== What is being asked ==
Find every line below where the string "Games" shows up, and copy those lines.

== Extracted data ==

+ + + +

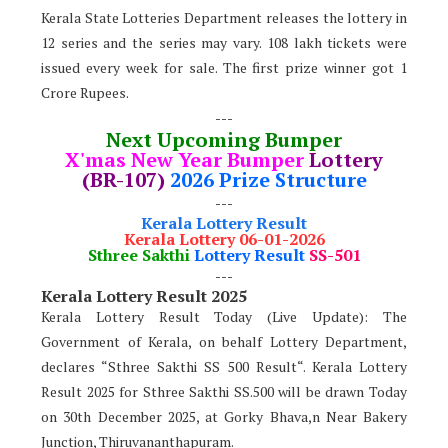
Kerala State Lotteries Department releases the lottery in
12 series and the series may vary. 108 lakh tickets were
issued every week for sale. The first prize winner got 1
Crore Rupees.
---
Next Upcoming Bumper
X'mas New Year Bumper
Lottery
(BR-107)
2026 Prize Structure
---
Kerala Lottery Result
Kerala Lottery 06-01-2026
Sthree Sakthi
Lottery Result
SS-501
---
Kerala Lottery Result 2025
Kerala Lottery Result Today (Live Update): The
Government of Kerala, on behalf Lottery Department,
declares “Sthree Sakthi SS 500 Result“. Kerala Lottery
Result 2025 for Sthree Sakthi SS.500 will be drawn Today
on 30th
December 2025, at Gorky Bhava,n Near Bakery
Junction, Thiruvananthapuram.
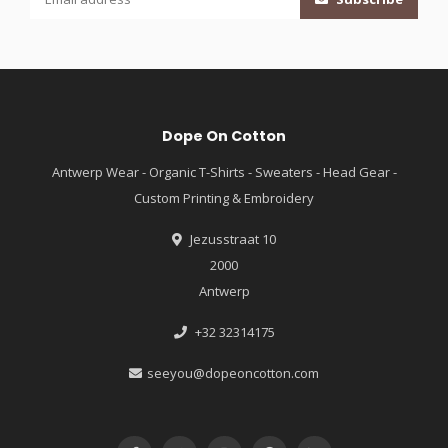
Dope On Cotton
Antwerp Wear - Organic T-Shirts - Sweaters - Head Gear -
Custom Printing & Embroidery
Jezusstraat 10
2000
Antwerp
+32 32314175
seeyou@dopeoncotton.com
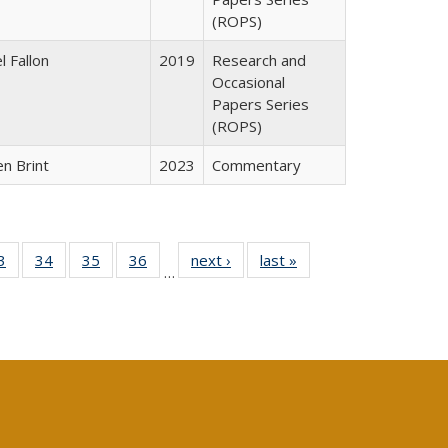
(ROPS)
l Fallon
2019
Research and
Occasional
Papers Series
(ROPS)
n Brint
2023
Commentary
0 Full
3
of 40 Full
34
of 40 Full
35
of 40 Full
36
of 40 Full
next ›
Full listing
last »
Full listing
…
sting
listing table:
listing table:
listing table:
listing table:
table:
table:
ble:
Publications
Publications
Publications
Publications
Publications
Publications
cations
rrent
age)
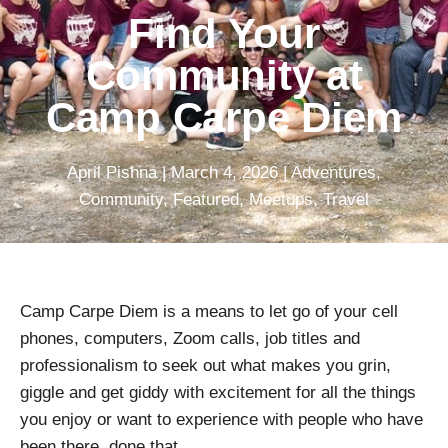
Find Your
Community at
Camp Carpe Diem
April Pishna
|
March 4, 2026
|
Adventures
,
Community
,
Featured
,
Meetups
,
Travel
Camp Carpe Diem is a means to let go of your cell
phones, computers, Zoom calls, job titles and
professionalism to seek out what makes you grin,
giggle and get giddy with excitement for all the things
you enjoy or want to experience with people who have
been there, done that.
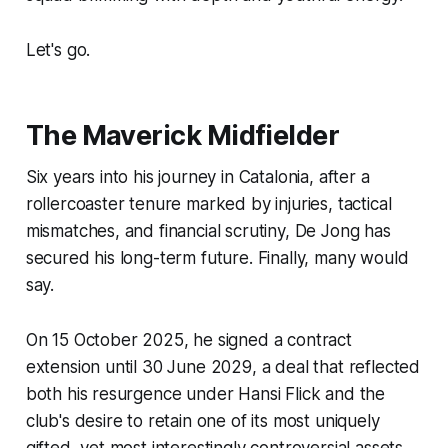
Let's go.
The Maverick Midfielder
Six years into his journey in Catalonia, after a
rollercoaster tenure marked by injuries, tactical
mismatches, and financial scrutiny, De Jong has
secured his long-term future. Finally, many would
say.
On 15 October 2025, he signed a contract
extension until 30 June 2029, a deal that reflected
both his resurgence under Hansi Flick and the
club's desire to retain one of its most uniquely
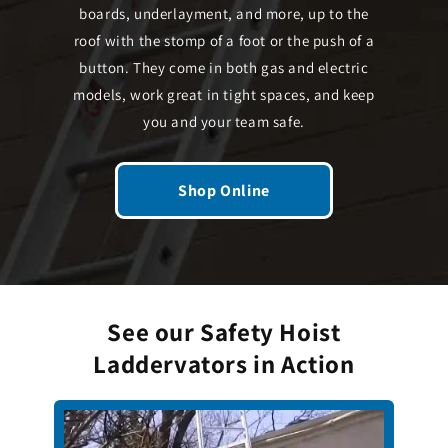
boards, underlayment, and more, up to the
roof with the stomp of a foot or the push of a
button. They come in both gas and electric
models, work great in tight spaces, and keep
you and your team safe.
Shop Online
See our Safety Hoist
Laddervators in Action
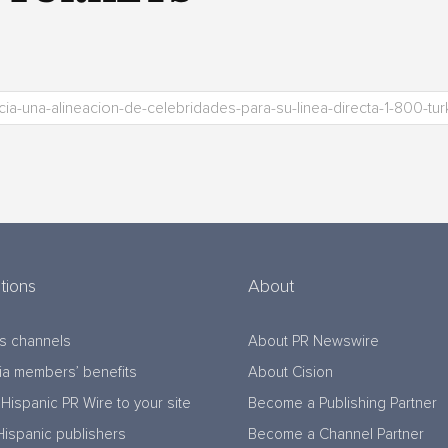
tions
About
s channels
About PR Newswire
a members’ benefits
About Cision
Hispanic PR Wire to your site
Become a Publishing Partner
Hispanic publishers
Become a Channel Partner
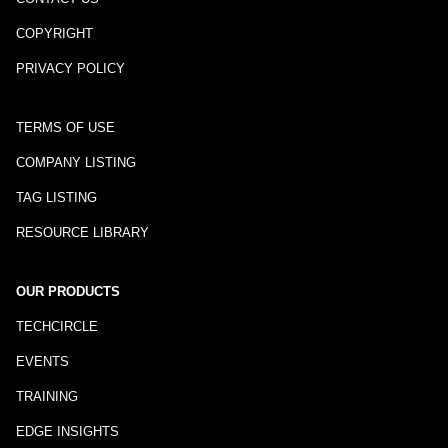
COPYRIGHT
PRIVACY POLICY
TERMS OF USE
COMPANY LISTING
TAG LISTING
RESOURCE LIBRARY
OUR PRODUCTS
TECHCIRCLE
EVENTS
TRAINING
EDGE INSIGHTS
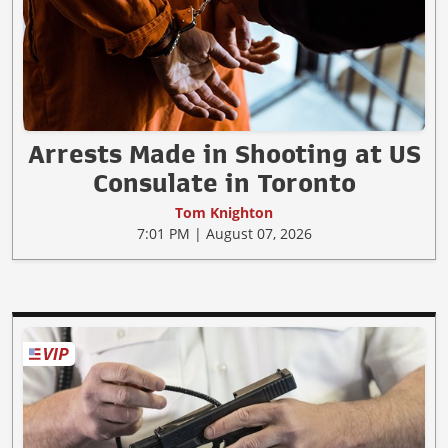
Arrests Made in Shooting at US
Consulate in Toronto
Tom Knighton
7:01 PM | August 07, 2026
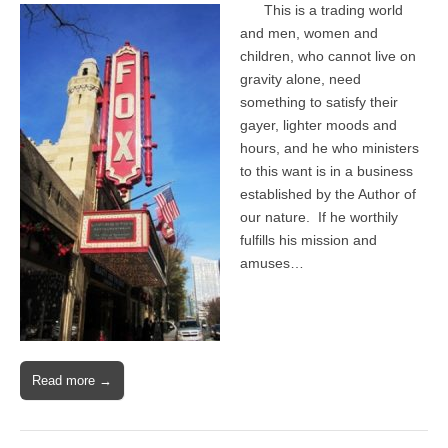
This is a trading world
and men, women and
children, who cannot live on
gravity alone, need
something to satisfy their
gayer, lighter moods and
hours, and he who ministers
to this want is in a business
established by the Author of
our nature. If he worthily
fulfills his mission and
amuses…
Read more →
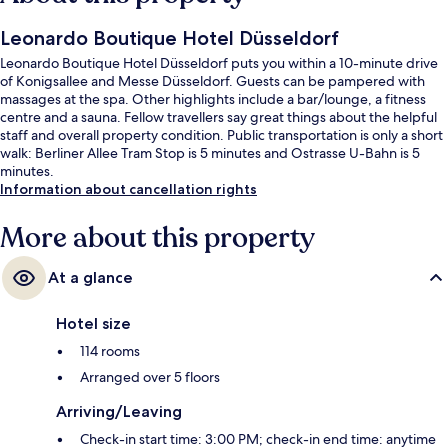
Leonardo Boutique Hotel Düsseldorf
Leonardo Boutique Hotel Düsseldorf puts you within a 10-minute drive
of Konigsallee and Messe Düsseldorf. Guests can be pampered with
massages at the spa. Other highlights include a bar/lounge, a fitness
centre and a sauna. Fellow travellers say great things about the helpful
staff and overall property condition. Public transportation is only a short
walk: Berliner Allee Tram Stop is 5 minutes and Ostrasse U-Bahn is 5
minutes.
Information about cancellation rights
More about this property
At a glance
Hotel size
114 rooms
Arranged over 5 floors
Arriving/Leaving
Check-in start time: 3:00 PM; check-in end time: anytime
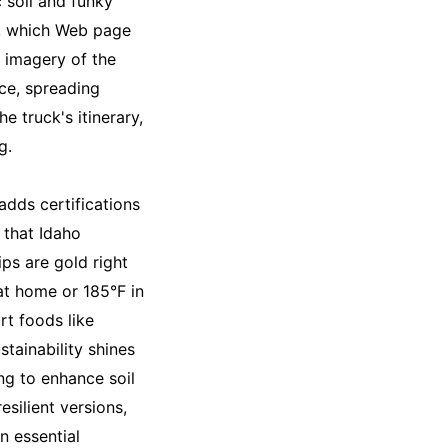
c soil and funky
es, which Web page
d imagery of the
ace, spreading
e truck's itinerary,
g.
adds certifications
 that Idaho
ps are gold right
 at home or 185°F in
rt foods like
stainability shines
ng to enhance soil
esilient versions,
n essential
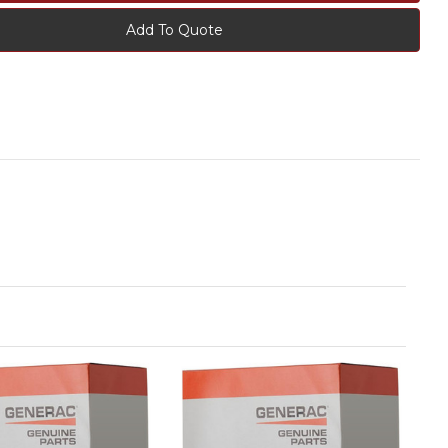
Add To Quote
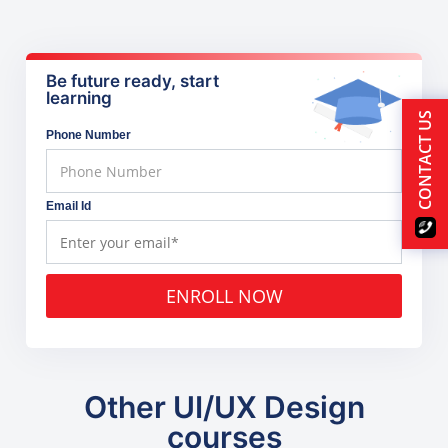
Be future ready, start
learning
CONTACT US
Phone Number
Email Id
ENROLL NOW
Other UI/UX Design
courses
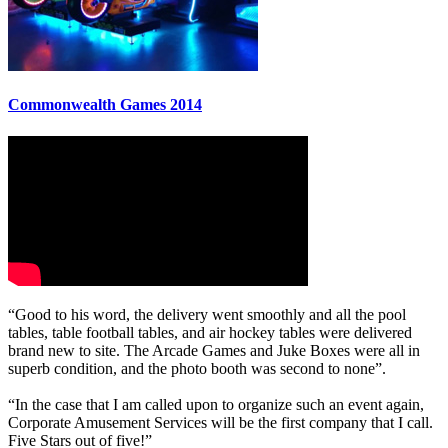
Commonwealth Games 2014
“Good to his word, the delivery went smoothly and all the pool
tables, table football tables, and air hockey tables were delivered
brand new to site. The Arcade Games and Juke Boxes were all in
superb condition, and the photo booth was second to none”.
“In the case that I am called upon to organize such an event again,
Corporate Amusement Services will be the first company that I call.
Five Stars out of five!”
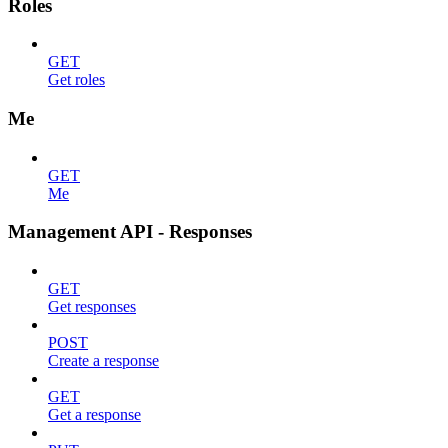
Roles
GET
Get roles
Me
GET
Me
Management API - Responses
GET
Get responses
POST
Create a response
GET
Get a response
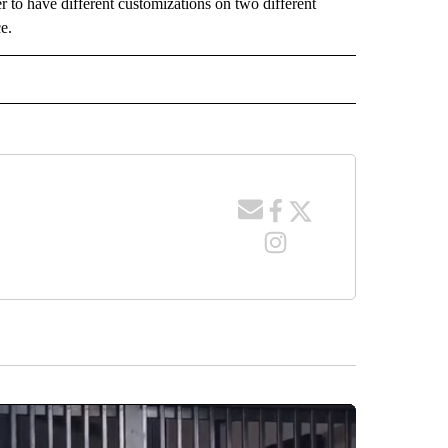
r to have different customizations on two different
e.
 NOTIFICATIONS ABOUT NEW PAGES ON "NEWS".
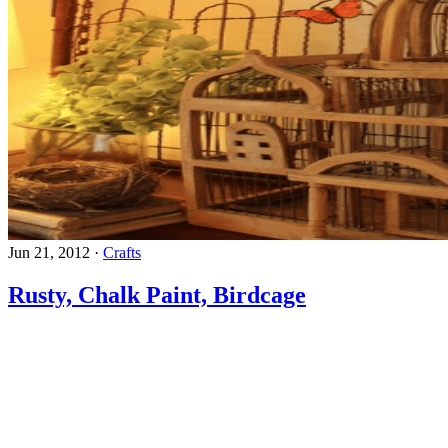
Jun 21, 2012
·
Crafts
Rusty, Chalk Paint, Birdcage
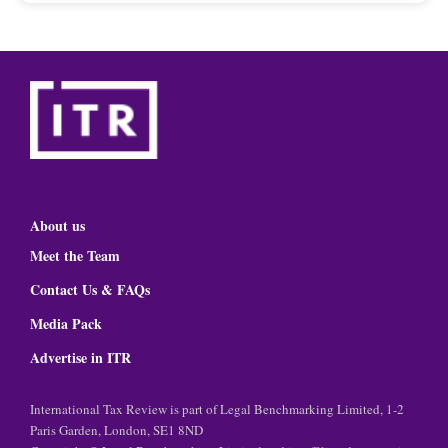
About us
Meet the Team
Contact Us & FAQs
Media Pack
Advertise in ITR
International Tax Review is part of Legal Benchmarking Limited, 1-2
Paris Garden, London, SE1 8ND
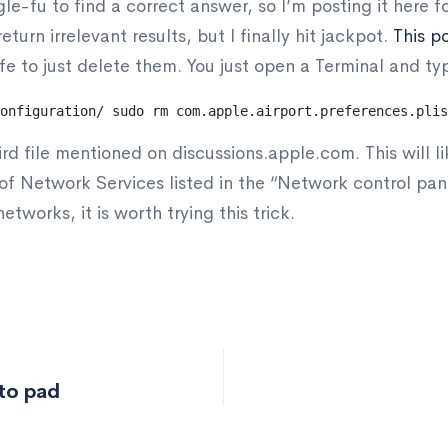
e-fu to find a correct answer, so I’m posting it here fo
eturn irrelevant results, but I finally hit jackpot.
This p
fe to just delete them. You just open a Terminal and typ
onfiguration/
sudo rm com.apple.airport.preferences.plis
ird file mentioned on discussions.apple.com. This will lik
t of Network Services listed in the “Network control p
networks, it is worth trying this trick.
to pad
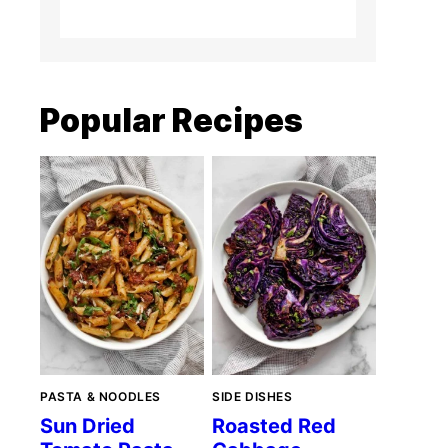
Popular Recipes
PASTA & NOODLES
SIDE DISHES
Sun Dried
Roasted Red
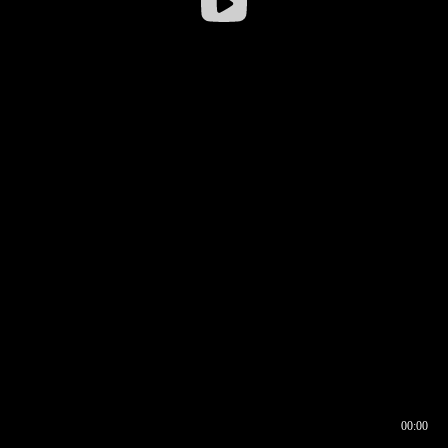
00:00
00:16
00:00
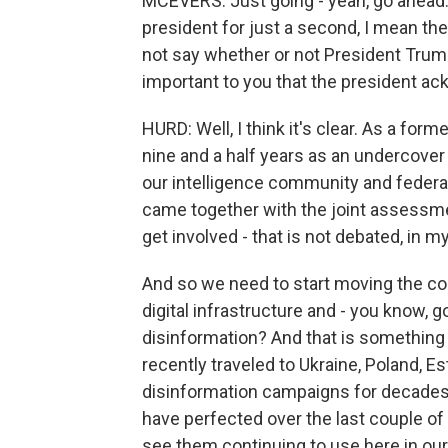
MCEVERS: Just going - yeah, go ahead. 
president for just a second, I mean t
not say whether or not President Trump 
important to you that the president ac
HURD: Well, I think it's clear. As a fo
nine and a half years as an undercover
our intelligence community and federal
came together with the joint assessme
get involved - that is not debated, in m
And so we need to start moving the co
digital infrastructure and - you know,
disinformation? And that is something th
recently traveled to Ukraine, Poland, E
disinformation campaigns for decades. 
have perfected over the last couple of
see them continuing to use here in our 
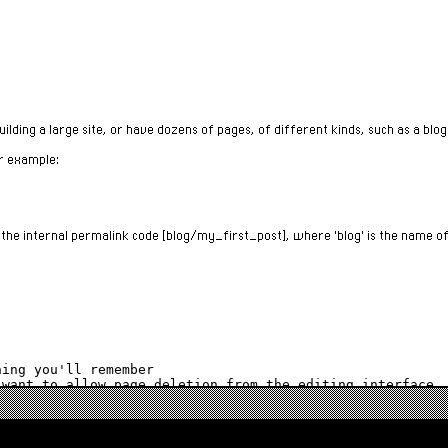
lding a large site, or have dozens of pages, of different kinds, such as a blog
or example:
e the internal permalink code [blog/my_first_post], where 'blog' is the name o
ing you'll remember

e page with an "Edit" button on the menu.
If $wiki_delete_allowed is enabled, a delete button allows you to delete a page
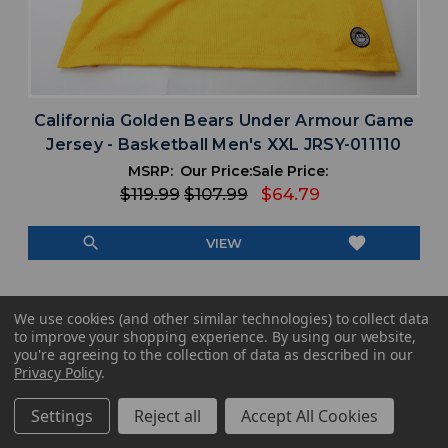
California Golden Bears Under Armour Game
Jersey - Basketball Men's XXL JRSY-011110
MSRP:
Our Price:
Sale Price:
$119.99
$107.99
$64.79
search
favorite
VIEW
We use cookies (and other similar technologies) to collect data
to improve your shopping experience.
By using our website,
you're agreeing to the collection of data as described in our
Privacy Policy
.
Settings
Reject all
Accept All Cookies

+ + + +

== Completed task ==
Commonwealth Games 2014
brand new to site. The Arcade Games and Juke Boxes were all in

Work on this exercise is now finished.